El sistema escogido respondía a un esquema totalmente distinto, y partía de la base de diferenciar los atentados sexuales entre agresión o abuso, según concurriera violencia o intimidación o no, y sin perjuicio de las agravaciones por circunstancias especiales como la edad. Este sistema evitaba deliberadamente los términos que antes se empleaban, como “violación”, “estupor” o “abusos deshonestos” pero pronto se vio que, así como los otros eran prescindibles, dejar de llamar “violación” a lo que era entendido socialmente como tal suponía un divorcio entre realidad y Derecho difícilmente asumible para un sistema democrático. Por eso se introdujo de nuevo, como de rondó, el término, al añadir al precepto que regula esas conductas que “será castigado, como reo de violación”. Se introducía de nuevo la palabra “violación” pero aparecía encajada como un cuerpo extraño en un sistema que no contaba en principio con ella, con lo cual el eje agresión/abuso acaba desdibujándose.

Así, y con la experiencia de que el divorcio entre el significado real y jurídico de las palabras no es demasiado recomendable, sobre todo cuando el significado gramatical está tan arraigado, convendría revisar cómo se usan. Y, en esta revisión estaría muy bien que el término “abuso” se sustituyera por otro que diera una idea tajante del reproche legal y social.
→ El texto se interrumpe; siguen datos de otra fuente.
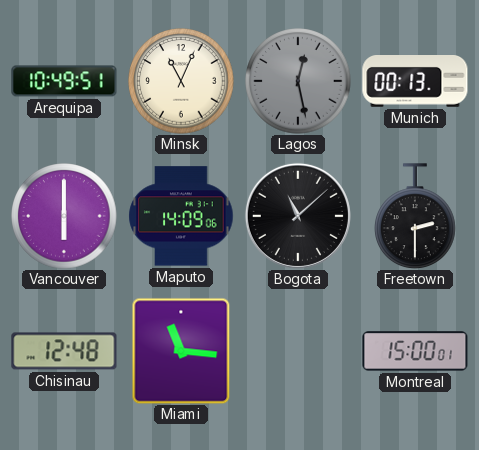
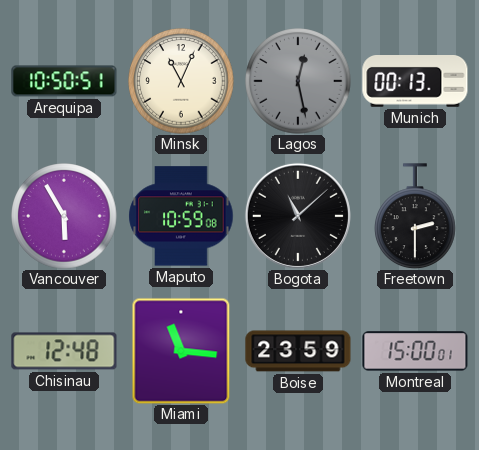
Arequipa: 10:49 -> 10:50
Vancouver: 6:00 -> 5:55
Maputo: 14:09 -> 10:59
Boise: none -> 23:59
En este sentido, no habría objeción alguna en utilizar un mismo término para referirse a todos los atentados sexuales -faltos, en cuanto atentados, de consentimiento-. Ahora bien, lo que no se puede pretender es que todas las conductas se traten del mismo modo, porque no todas son iguales ni igualmente reprochables. Las exigencias de proporcionalidad no pueden pasarse por alto en un Derecho Penal democrático. Como tampoco la función de prevención general: si el delincuente sabe que sea cual sea la gravedad de su conducta, la sanción va a ser la misma, el efecto podría ser el contrario al pretendido.

En definitiva, no se trata de abogar por una reforma radical y urgente de todo el sistema punitivo en torno a la libertad sexual. Hay que recordar que, aun sin cambiar una coma, podrían darse interpretaciones diferentes, y eso con total cumplimiento de la norma. No obstante, sería positivo revisar la utilización de determinados términos para evitar ese divorcio entre realidad y Derecho. Al fin y al cabo, la Justicia, como dice la Constitución, emana del pueblo, y se administra en nombre de él.